Anyone can be Trad, if they feel it. And in my opinion, Trad is not now about blatant or subdued racism.


----------



## Scott Anderson (Nov 20, 2008)

*I agree*

No, no it's not racist at all. Exactly my point. But like any fashion, it does comes from somewhere. And it was the uniform of the elite class, most of whom were WASPS at that time. But fashion may also come from the runways of Paris or the streets of Harlem or the ranches of Texas or the beaches of Southern California. But it usually emanates from a group of people who invent and adopt and adapt it to suit their actual need at the time. By the time 50 years have passed and a look has been mass merchandised and so forth, it's a commercial object and an element of personal taste. After that, it's just a style choice.

I mean how silly would it be if we were talking about everyone who wore blue jeans was a biker and rebel because it was a style that caught fire from the Wild Ones. That being said jeans still do represent that hint of the casual, the comfortable and maybe even the rebel. Just as trad can represent simple elegance in men's fashion from a bygone era of glamorous women and suave men who dressed up before they left the house.

I think clothes elevate, express, define and refine who we are and want to be.
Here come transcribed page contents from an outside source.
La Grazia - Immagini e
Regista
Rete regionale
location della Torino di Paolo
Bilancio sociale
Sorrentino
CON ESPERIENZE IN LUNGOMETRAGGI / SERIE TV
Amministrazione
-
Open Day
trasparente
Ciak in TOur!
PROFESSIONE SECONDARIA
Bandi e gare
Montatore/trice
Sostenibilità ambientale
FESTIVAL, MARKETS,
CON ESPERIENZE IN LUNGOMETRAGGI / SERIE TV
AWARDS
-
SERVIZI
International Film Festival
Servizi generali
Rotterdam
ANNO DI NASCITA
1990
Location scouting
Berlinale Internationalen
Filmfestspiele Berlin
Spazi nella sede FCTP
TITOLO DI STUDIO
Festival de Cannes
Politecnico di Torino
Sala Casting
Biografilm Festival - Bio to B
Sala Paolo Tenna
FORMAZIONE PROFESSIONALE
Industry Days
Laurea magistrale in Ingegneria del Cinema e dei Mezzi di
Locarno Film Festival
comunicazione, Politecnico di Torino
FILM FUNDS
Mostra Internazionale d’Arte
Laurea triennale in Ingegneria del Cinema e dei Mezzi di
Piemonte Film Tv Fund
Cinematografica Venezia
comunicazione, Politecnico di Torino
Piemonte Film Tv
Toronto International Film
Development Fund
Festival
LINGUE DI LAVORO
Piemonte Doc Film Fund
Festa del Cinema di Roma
That choice is open to anyone who can put the clothes on and carry it off.


----------



## G Charles Blue (Oct 18, 2009)

*Mexican-American Trad Wears Wasp*

Timely topic for me . . . me, with my hispanic sur name & heathenic ways, wore his gold wasp "emblematic" tie yesterday. The subtle GTH or FY.
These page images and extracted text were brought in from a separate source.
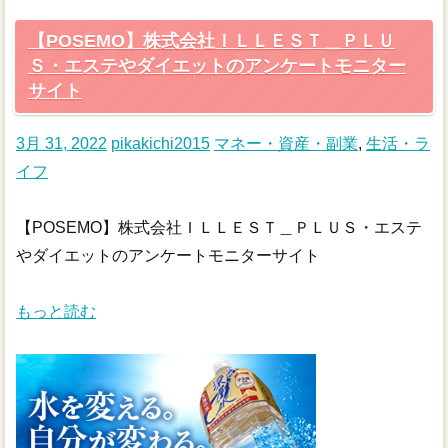
【POSEMO】株式会社ＩＬＬＥＳＴ＿ＰＬＵ
Ｓ・エステやダイエットのアンケートモニター
サイト
3月 31, 2022
pikakichi2015
マネー・資産・副業
,
生活・ラ
イフ
【POSEMO】株式会社ＩＬＬＥＳＴ＿ＰＬＵＳ・エステ
やダイエットのアンケートモニターサイト
もっと読む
I've only had one person get it, a Californio descendant . . .


----------



## Earl of Ormonde (Sep 5, 2008)

Scott Anderson said:


> The topic was raised by someone who I can only speculate wanted to feel included and welcomed into a group where the pictures he sees and the people he meets may not look or sound or feel like what he sees in the mirror. I rarely weigh in on non Anderson-Little topics but as someone who has benefited greatly from being raised in the thick of the WASP milieu, I identify with the question. Could I be a preppy and a Jew? I look like a WASP, am educated like a WASP, belong to all manner of traditionally WASP elite social organizations and bear the name of a WASP. But I'm not one. And I can promise you that there were those chilling moments growing up when someone's parent or grandparent would ask, "what does your father do for a living." And that would be that. Pegged as a shmata merchant.
> 
> Fortunately, in my generation it was never an issue and I was never excluded or blackballed from anything. But I understand that need to know. Can you be part of something just because you want to be? Yes, you can. But you have to decide you belong first and then everyone else will get used to the idea.


Wonderful reply Scott. Your use of the word schmata takes me back to the London of my childhood. Thanks. The "rag trade" in London seemed to change hands sometime in the 80s (give or take half a decade) from the Jewish traders & workshops to various Indian, Pakistani and other Asian traders. My first ever job, every day after school, was with a Jewish firm in Notting Hill Gate, so I picked up quite a few useful and rude words in Yiddish.


----------



## The Rambler (Feb 18, 2010)

Scott, I very much enjoyed your posts. Did you take a class from Digby Baltzell at Penn? Was it good? I encountered him a few times in non-academic settings, when he was a crusty old gent, and I always thought he must have been great in the classroom. The Boston/Phila book remains a classic of socio-history, or whatever, very penetrating.


----------



## R0ME0 (Feb 10, 2010)

I'm Latino and I've been dressing trad or preppy since 2005. I've always been quite fashionable and was always conscious of what i wore since I was 13 years old. 

But in 2005 I wanted to embrace a classic style and it all started with Polo by Ralph Lauren and then I found this forum. 

Everyone that knows me says I dress very "classic" or like a college professor because I sometimes wear bow ties.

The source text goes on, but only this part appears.